For more information about delivering Data Firehose data to your Elasticsearch cluster, see Grant Kinesis Data Firehose Access to an Amazon ES Destination.

Create the Data Firehose in Account A

To create a Data Firehose with a cross-account Elasticsearch cluster, use and configure the AWS CLI.

Make sure that AWS CLI is up-to-date using the following command:

aws --version

After the AWS CLI is updated, create a file called input.json with the following content:

{
    "DeliveryStreamName": "<Firehose name>",
    "DeliveryStreamType": "DirectPut",
    "ElasticsearchDestinationConfiguration": {
        "RoleARN": "<Firehose Role ARN of Account A>",
        "ClusterEndpoint": "<ES Domain cluster Endpoint of Account B>",
        "IndexName": "local",
        "TypeName": "TypeName",
        "IndexRotationPeriod": "OneDay",
        "BufferingHints": {
            "IntervalInSeconds": 60,
            "SizeInMBs": 50
        },
        "RetryOptions": {
            "DurationInSeconds": 60
        },
        "S3BackupMode": "FailedDocumentsOnly",
        "S3Configuration": {
            "RoleARN": "<Firehose Role ARN of Account A>",
            "BucketARN": "<S3 Bucket ARN of Account A>",
            "Prefix": "",
            "BufferingHints": {
                "SizeInMBs": 128,
                "IntervalInSeconds": 128
            },
            "CompressionFormat": "UNCOMPRESSED"
        },
        "CloudWatchLoggingOptions": {
            "Enabled": true,
            "LogGroupName": "<Log group name>",
            "LogStreamName": "<Log stream name>"
        }
    }
}

Make sure that the endpoint value is correctly entered in the ClusterEndpoint attribute field.

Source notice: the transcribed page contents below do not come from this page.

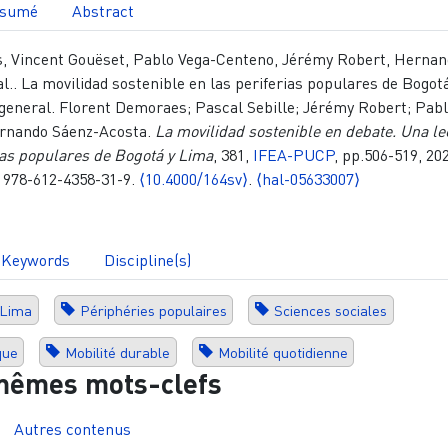
sumé
Abstract
, Vincent Gouëset, Pablo Vega-Centeno, Jérémy Robert, Herna
l.. La movilidad sostenible en las periferias populares de Bogot
general. Florent Demoraes; Pascal Sebille; Jérémy Robert; Pab
rnando Sáenz-Acosta.
La movilidad sostenible en debate. Una le
ias populares de Bogotá y Lima
, 381,
IFEA-PUCP
, pp.506-519, 20
, 978-612-4358-31-9.
⟨10.4000/164sv⟩
.
⟨hal-05633007⟩
Keywords
Discipline(s)
Lima
Périphéries populaires
Sciences sociales
que
Mobilité durable
Mobilité quotidienne
mêmes mots-clefs
Autres contenus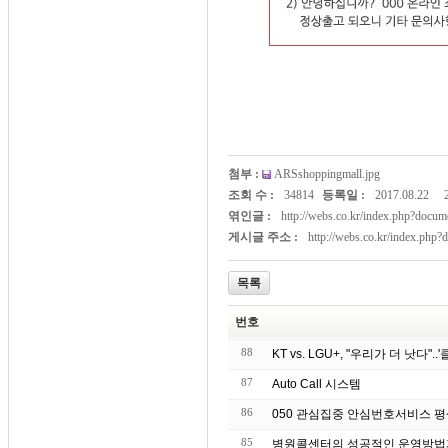
첨부 :
ARSshoppingmall.jpg
조회 수 :
34814
등록일 :
2017.08.22
엮인글 :
http://webs.co.kr/index.php?doc
게시글 주소 :
http://webs.co.kr/index.php
목록
번호
88
KT vs. LGU+, "우리가 더 낫다"
87
Auto Call 시스템
86
050 관심집중 안심번호서비스 
85
병원콜센터의 성공적인 운영방법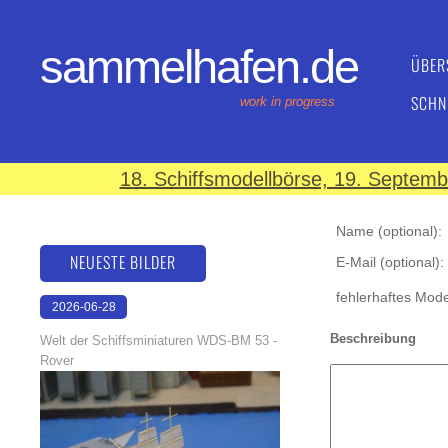
sammelhafen.de
ÜBER
SCHN
work in progress
18. Schiffsmodellbörse, 19. Septem
Name (optional):
NEUESTE BILDER
E-Mail (optional):
fehlerhaftes Model
2026-06-28
17:08:46
Beschreibung
Welt der Schiffsminiaturen WDS-BM 53 -
Rover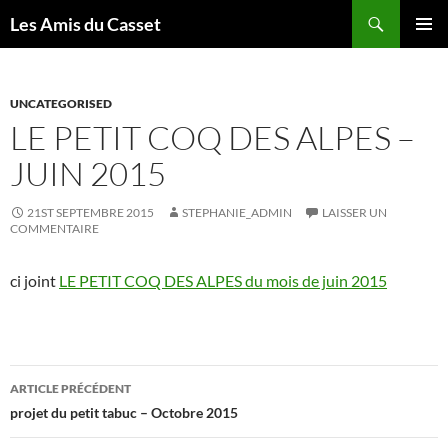
Aller
Recherche
Les Amis du Casset
au
MENU
contenu
PRINCI
UNCATEGORISED
LE PETIT COQ DES ALPES –
JUIN 2015
21ST SEPTEMBRE 2015
STEPHANIE_ADMIN
LAISSER UN
COMMENTAIRE
ci joint
LE PETIT COQ DES ALPES du mois de juin 2015
Navigation
ARTICLE PRÉCÉDENT
des
projet du petit tabuc – Octobre 2015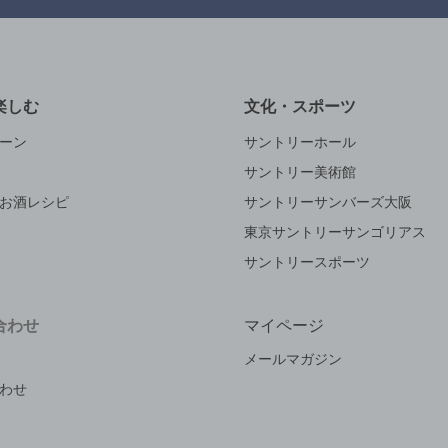
楽しむ
文化・スポーツ
ーン
サントリーホール
サントリー美術館
お酒レシピ
サントリーサンバーズ大阪
東京サントリーサンゴリアス
サントリースポーツ
合わせ
マイページ
メールマガジン
わせ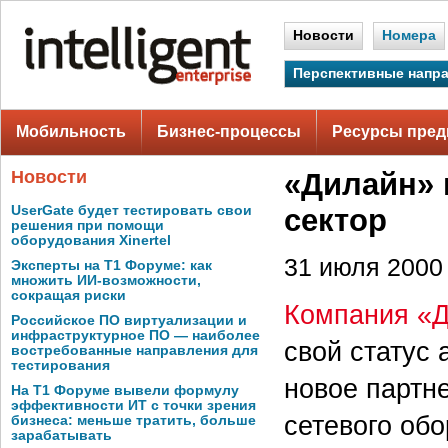
Новости
Номера
Перспективные напр
Мобильность
Бизнес-процессы
Ресурсы пред
Новости
«Дилайн» 
UserGate будет тестировать свои
сектор
решения при помощи
оборудования Xinertel
31 июля 2000 
Эксперты на Т1 Форуме: как
множить ИИ-возможности,
сокращая риски
Компания «
Российское ПО виртуализации и
инфраструктурное ПО — наиболее
свой статус
востребованные направления для
тестирования
новое партн
На Т1 Форуме вывели формулу
эффективности ИТ с точки зрения
сетевого обо
бизнеса: меньше тратить, больше
зарабатывать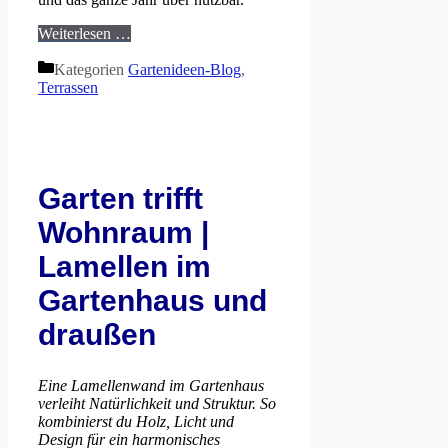
Weiterlesen …
Kategorien
Gartenideen-Blog
,
Terrassen
Garten trifft
Wohnraum |
Lamellen im
Gartenhaus und
draußen
Eine Lamellenwand im Gartenhaus
verleiht Natürlichkeit und Struktur. So
kombinierst du Holz, Licht und
Design für ein harmonisches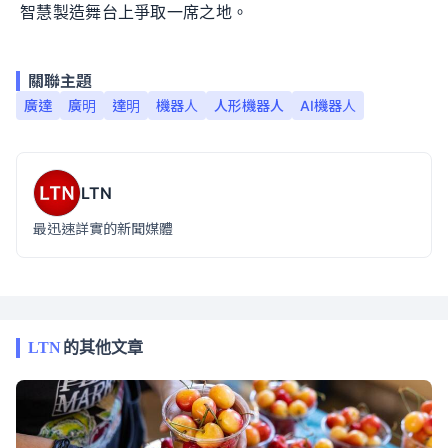
智慧製造舞台上爭取一席之地。
關聯主題
廣達
廣明
達明
機器人
人形機器人
AI機器人
LTN
最迅速詳實的新聞媒體
LTN
的其他文章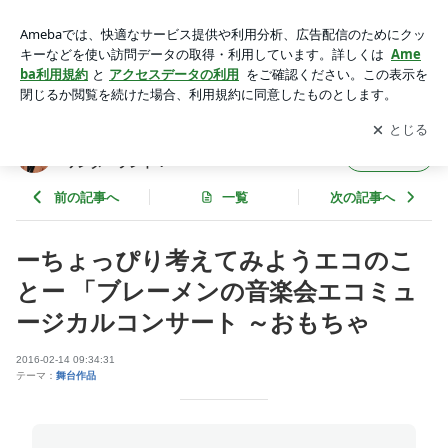
ーちょっぴり考えてみようエコのことー 「ブレーメンの音楽
会エコミュージカルコンサート ～おもちゃ | 溢れるファンタジ
アプリをダウンロードして
ブログの更新通知
を受け取りまし
開く
ーの中に創りあげる永遠のワンダーランド！
ょう。
溢れるファンタジーの中に創りあげる永遠の
フォロー
ワンダーランド！
前の記事へ
一覧
次の記事へ
ーちょっぴり考えてみようエコのこ
とー 「ブレーメンの音楽会エコミュ
ージカルコンサート ～おもちゃ
2016-02-14 09:34:31
テーマ：
舞台作品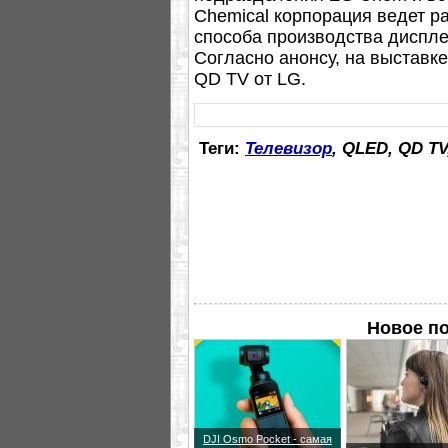
Chemical корпорация ведет р
способа производства диспле
Согласно анонсу, на выставк
QD TV от LG.
Теги:
Телевизор
, QLED, QD T
Новое по
DJI Osmo Pocket - самая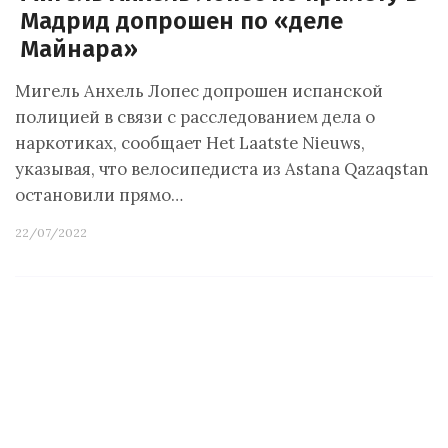
Мадрид допрошен по «деле
Майнара»
Мигель Анхель Лопес допрошен испанской
полицией в связи с расследованием дела о
наркотиках, сообщает Het Laatste Nieuws,
указывая, что велосипедиста из Astana Qazaqstan
остановили прямо…
22/07/2022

Note: Types are deprecated in Elasticsearch version 7.x. For Elasticsearch versions 7.x, make sure to remove the TypeName attribute.

Then, run the following AWS CLI command in the same directory as the location of the input.json file:

aws firehose create-delivery-stream --cli-input-json file://input.json

This creates a Data Firehose in Account A and an Elasticsearch cluster in Account B.

Test the cross-account streams

Use the Kinesis Data Generator to stream records into the Data Firehose in Account A.

The Kinesis Data Generator generates many records per second. This allows Amazon ES to have enough data points to determine the correct mapping of the record structure.

Here is the template structure used in the Kinesis Data Generator:

{
    "device_id": {{random.number(5)}},
    "device_owner": "{{name.firstName}}  {{name.lastName}}",
    "temperature": {{random.number(
        {
            "min":10,
            "max":150
        }
    )}},
    "timestamp": "{{date.now("DD/MMM/YYYY:HH:mm:ss Z")}}"
}

To verify if cross-account streaming was successful, check if there is a local index named "local" under the Indices tab in the Elasticsearch cluster.

Note: It can take a few minutes for Amazon ES to determine the correct mapping.